INSTRUCTIONS TO FOLLOW |
Range to output from the entries below: the line containing "โปรแกรมส่วนบุคคล" through the line containing "ค้นหาจากหมวดหมู่ โปรแกรม". Set it down exactly, ends included, nothing else.

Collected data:
···
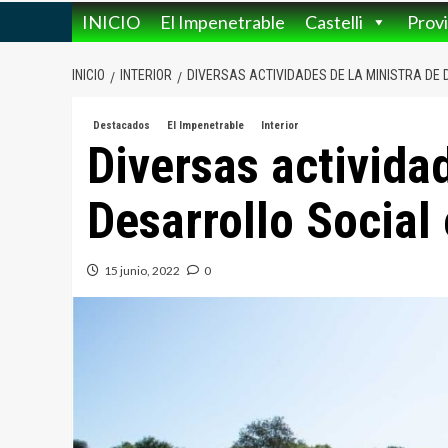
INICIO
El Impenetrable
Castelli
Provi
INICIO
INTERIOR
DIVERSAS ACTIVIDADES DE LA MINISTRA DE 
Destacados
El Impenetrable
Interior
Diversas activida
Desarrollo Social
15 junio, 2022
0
···
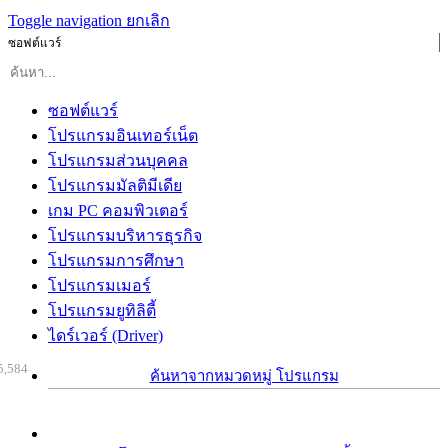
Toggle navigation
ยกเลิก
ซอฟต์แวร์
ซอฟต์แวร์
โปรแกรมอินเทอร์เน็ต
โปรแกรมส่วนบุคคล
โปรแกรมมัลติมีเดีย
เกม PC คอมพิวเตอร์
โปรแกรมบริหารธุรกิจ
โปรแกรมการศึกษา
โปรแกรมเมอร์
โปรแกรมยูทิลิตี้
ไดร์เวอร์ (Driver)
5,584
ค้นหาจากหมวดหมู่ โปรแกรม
···
RESULT FOR THIS EXERCISE |
โปรแกรมส่วนบุคคล
โปรแกรมมัลติมีเดีย
เกม PC คอมพิวเตอร์
โปรแกรมบริหารธุรกิจ
โปรแกรมการศึกษา
โปรแกรมเมอร์
โปรแกรมยูทิลิตี้
ไดร์เวอร์ (Driver)
5,584
ค้นหาจากหมวดหมู่ โปรแกรม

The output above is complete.